Cyberkrankheit: Warum endloses Scrollen körperlich krank macht

Einst war Cyberkrankheit hauptsächlich ein Problem für Nutzer von VR-Headsets. Mittlerweile treffen die Symptome immer mehr Menschen, die viel Zeit an Bildschirmen verbringen. Ein paar Tricks können Erleichterung bringen.

Von Julia Sklar
Veröffentlicht am 19. Mai 2021, 14:28 MESZ
Forscher haben herausgefunden, dass Virtual Reality (VR) Headsets Cyberkrankheit verursachen können, die sich als Schwindel und ...

Forscher haben herausgefunden, dass Virtual Reality (VR) Headsets Cyberkrankheit verursachen können, die sich als Schwindel und Übelkeit manifestiert, ähnlich wie bei Reisekrankheit. Da die Beschäftigung mit digitalen Geräten von Laptops bis hin zu Smartphones zunimmt, berichten einige Benutzer nun auch ohne VR-Headset von Cyberkrankheit.

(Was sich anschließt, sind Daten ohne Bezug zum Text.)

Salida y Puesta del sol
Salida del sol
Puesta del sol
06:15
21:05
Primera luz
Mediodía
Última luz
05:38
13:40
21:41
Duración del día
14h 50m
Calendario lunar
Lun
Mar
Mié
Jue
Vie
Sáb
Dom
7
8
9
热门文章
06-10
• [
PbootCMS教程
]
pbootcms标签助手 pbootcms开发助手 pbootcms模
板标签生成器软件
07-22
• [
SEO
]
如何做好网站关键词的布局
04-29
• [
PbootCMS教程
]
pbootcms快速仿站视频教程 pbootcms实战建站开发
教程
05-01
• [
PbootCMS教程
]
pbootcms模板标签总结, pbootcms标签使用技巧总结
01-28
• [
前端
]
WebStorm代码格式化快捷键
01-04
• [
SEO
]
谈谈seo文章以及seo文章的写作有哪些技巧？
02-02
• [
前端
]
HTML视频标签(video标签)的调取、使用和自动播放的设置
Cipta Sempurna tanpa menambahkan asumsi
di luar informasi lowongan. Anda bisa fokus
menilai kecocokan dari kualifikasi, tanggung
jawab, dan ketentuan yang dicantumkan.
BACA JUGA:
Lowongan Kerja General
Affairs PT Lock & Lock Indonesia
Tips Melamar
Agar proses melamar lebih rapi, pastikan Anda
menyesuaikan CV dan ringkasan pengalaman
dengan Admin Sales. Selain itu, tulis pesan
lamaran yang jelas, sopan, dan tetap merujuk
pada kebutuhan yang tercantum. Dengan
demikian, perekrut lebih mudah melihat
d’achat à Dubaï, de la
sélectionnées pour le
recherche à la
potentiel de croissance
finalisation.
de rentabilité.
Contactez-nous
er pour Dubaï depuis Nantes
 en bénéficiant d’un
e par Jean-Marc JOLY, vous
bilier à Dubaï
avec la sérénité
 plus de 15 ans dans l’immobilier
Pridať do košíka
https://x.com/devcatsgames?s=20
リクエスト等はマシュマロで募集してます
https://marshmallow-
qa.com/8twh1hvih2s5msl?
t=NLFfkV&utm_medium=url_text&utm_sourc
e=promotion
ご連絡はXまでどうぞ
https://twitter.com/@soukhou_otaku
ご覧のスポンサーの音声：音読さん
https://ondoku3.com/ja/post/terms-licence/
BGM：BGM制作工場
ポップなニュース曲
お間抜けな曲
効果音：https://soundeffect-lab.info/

Foto von Illustration by Victor de Schwanberg, Science Photo Library

Als sich eine dunkle Aschewolke, die durch Waldbrände entstanden war, über Seattle legte, gehörte Jack Riewe zu den Millionen von Menschen, die plötzlich gezwungen waren, drinnen zu bleiben. Es war September 2020, und ohne Zugang zur Außenwelt während einer Pandemie wurde es für den 27-jährigen Schriftsteller noch schwieriger, andere Menschen zu sehen. Er konnte seine Tage nur damit füllen, an seinem Computer zu arbeiten, fernzusehen oder endlos auf seinem Smartphone durch Updates zu den Bränden zu scrollen.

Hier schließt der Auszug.